Careful characterisation using X-ray diffraction and Raman measurements have allowed us to evaluate the structure of the solid solutions between lithium imide (Li₂NH), lithium amide (LiNH₂) and lithium nitride hydride (Li₄NH), all dominated by a disordered anti-fluorite phase. We demonstrate the ability to tailor the conductivity of these materials between an ionic insulator and a superionic conductor by simple stoichiometry control. Lithium imide, and stoichiometries close to this compound, in particular display favourable properties as solid electrolyte materials. We herein exhibit the first demonstration of a Li-N-H material in an ASSB, with the materials displaying high lithium ion conductivities, wide electrochemical stability windows and potential for further tuning for this application.

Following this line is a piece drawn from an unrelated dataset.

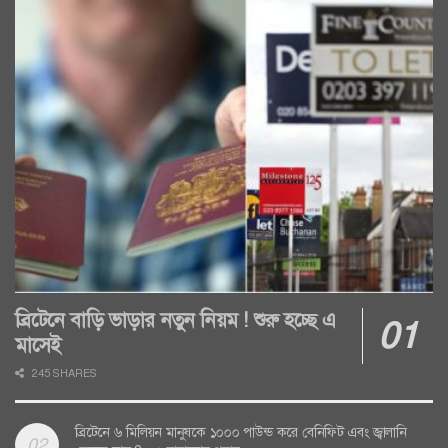
ব্রিটেনে বাড়ি ভাড়ার নতুন নিয়ম ! শুরু হচ্ছে এ
মাসেই
245 SHARES
ব্রিটেনে ৬ মিলিয়ন মানুষকে ১০০০ পাউন্ড করে বেনিফিট এবং জ্বালানি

Ultimately, these results identify Li-N-H based complex hydrides as an interesting avenue of research for solid electrolyte application that is yet to be fully explored. We hope this presentation will highlight these materials and spark further development such as has been seen for oxide and sulphide based fast-ion conductors.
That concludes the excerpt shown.